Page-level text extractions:
★ ★ ★
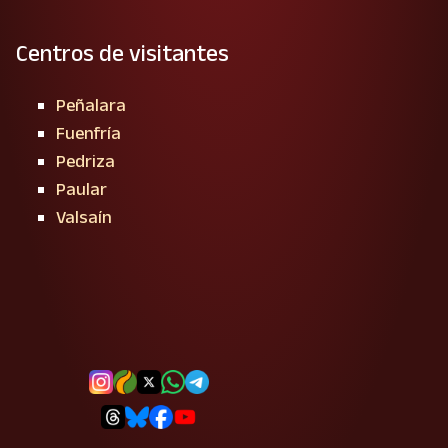
Centros de visitantes
Peñalara
Fuenfría
Pedriza
Paular
Valsaín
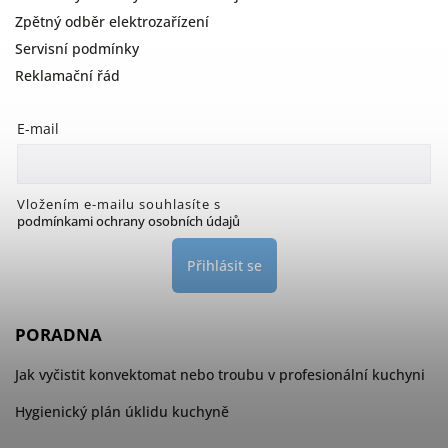
Zpětný odběr elektrozařízení
Servisní podmínky
Reklamační řád
E-mail
Vložením e-mailu souhlasíte s
podmínkami ochrany osobních údajů
Přihlásit se
PORADNA
Jak vyčistit konvektomat nebo troubu v profesionální kuchyni
Hygienický plán úklidu kuchyně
★ ★ ★
_WHAT IS EXPECTED:_
Please output every record above exactly as written, leaving out the pictures.

_EXERCISE OUTPUT:_
Centros de visitantes
Peñalara
Fuenfría
Pedriza
Paular
Valsaín
Zpětný odběr elektrozařízení
Servisní podmínky
Reklamační řád
E-mail
Vložením e-mailu souhlasíte s
podmínkami ochrany osobních údajů
Přihlásit se
PORADNA
Jak vyčistit konvektomat nebo troubu v profesionální kuchyni
Hygienický plán úklidu kuchyně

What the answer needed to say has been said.